Die Gastprofessorin für jüdische Musik, Diana Matut, sprach über »Performing Jewishness«. Sie erläuterte, dass Liedern und Popsongs bei der Vermittlung von jüdischer Kultur und Religion an Kinder und Jugendliche eine besondere Bedeutung zukommt. »Lieder geben nicht nur wichtige kollektive Begebenheiten wider, sondern auch individuelle Erfahrungen. Sie sind eine wichtige Brücke für Schülerinnen und Schüler, weil sie einen unmittelbaren emotionalen Zugang schaffen.« Daran könnten Lehrerinnen und Lehrer anknüpfen.

Muski Als ein Beispiel nannte Diana Matut Lieder des Sängers Leonard Cohen, dessen 1974 veröffentlichter Song »Who by Fire« an das mittelalterliche Pijut »Unetane Tokef« anknüpft, das im Gebet der Hohen Feiertage verwendet wird. Thema im schulischen Unterricht könnte auch sein, dass Lieder und Leben von Leonard Cohen eng mit Israel verbunden waren, dass er während des Jom-Kippur-Krieges 1973 für israelische Soldaten sang, dort auch seinen Song »Lover, Lover, Lover« komponierte.

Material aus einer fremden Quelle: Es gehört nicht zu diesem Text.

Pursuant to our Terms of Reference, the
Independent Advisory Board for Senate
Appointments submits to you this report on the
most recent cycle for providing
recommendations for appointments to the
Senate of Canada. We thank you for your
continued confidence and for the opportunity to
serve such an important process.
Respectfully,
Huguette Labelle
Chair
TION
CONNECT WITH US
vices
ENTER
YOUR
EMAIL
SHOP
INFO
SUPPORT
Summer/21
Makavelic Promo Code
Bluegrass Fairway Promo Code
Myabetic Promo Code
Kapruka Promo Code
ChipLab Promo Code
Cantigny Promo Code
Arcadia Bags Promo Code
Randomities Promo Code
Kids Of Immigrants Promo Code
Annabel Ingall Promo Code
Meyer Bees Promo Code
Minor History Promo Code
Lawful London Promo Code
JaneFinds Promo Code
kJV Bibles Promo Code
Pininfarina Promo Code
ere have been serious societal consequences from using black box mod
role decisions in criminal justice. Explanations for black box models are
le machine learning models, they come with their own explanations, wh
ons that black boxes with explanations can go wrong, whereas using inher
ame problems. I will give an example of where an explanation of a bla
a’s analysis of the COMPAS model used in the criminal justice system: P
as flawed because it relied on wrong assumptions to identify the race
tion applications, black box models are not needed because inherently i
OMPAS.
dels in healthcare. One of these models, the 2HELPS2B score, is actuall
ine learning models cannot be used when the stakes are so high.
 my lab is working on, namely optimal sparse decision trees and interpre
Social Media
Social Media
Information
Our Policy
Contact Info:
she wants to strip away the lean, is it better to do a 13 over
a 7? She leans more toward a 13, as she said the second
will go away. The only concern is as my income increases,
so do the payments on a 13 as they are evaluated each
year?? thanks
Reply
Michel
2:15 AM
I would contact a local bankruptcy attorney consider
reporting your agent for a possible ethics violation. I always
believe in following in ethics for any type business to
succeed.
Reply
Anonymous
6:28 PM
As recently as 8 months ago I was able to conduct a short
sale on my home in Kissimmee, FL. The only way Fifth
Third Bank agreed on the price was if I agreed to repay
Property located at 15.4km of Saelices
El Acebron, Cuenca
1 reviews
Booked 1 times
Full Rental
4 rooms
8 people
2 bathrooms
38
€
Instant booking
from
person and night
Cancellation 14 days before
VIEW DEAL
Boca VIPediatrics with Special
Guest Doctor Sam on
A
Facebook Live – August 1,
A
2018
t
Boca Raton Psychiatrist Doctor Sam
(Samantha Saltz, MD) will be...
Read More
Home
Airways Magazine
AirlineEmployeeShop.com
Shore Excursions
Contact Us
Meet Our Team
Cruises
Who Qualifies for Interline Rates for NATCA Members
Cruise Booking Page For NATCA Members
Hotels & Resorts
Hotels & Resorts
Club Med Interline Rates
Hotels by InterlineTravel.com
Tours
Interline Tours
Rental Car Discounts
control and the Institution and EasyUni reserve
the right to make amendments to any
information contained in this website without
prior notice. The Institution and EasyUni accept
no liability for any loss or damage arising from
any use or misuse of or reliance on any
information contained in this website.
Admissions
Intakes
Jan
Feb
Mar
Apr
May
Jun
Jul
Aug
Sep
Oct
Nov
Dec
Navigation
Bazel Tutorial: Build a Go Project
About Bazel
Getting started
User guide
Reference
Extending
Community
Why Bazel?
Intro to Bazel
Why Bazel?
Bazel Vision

Noga Hartmann, Schulleiterin der Lichtigfeld-Schule, war mit dem Programm mehr als zufrieden.

Hochschulrabbiner Shaul Friberg berichtete über die Geschichte der zehn verlorenen Stämme, Dozenten aus Israel boten einen Intensivkurs zur Vermittlung der hebräischen Grammatik als Fremdsprache an, und eine Vertreterin des Beit Hatfutsot präsentierte Lehrmaterialien des Tel Aviver Museums des jüdischen Volkes. Die Kultus- und Bildungsreferentin des Zentralrats, Shila Erlbaum, die auch die Lehrerfortbildung organisiert, stellte neue Lehrmaterialien vor, die der Zentralrat vom Niederländischen Israelitischen Gemeindebund erworben hat und in deutscher Übersetzung anbietet.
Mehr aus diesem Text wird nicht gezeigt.